Investments: – $79. This is market fluctuation, because we had already withdrawn from our IRA’s as of last month’s Financial Update.
Net Worth: + $52,244. Despite all of the red in our Financial Update, we received a gift from my parents and the appraised value of our new (to us!) home has increased our bottom line by half.
- Survive: SUCCESS! March was a long slog of endless tasks, but we have come out on the other side in one piece.
- Coordinate Finances for a Smooth Closing and Moving: SUCCESS! Finally, closing went smoothly — financially. Although, I could have saved myself a $30 wire transfer fee if I’d transferred our entire down payment to one account a week or so before closing. Then I would only have needed to do one wire transfer. Moving itself cost us a pretty penny.
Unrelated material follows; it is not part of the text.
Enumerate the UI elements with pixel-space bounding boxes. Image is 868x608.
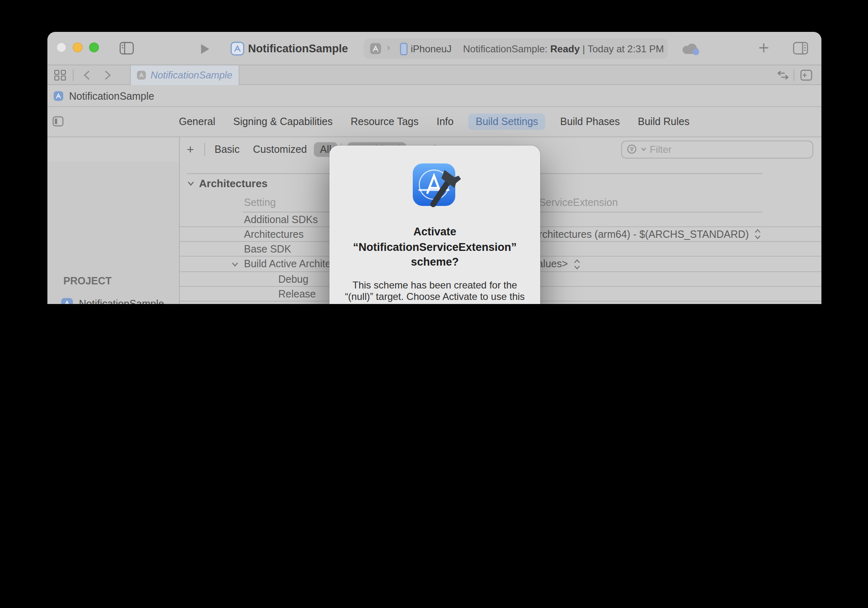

- Spending Freeze: SUCCESS! Aside from closing and moving costs, we only fell off the wagon for one $16 lunch with Little Stapler and a $30 celebratory lunch for Mr. Stapler and me.
- 2015 Resolutions: The home purchase and move distracted me a bit from my resolutions, but I’m happy to say that I did achieve partial success on these resolutions and am generally still on track.
- Dedicated Business Development: SUCCESS! I was able to set aside about 3 hours a week for business development. Although I wasn’t deliberate about setting aside the time, it naturally happened that I would spend hours developing my new site or speaking with potential clients.
- Prioritize Business Development Tasks: FAIL! I did not go about my business development in a deliberate manner, by listing out the possible tasks and choosing to work on certain items based on their priority. Instead, it was a little haphazard. I got four new clients, but it wasn’t through any of my business development efforts — they were referrals from already-established networks. I am re-setting this a priority for April so I don’t spin my wheels on tasks that aren’t likely to lead to new business.
- Solve my Dilly-Dallying Problem: PARTIAL SUCCESS! I haven’t looked at my dilly-dallying in the context of how I spend my business development day, but rather I have been reading a few great books that have helped me Eat That Frog first thing in the morning and think about ways to set up a business that doesn’t need constant babysitting (review coming soon!). Both books helped me tremendously, before I even finished them. Regardless, I’m going to put this dilly-dallying resolution back on my list for the future, because it can always use some tweaking.
- Survive: Until Baby Stapler reaches 6 – 12 months, this remains my first priority.
- April Resolution: Evaluate efficacy of attempts to drum up business: I essentially did this while writing this post! Now that I’ve looked at my business development efforts, I’m going to go back to the drawing board and develop a task list, prioritize it, and work deliberately those items.
- Request Flex and HSA Reimbursements: I still haven’t figured out how to get flex and HSA reimbursements from Mr. Stapler’s new job, and about $400 worth of expenses have piled up. It’s time to start the reimbursement process.
How was your March? Did the thaw un-freeze your spending as well? Do you have any big plans for the Spring or Summer?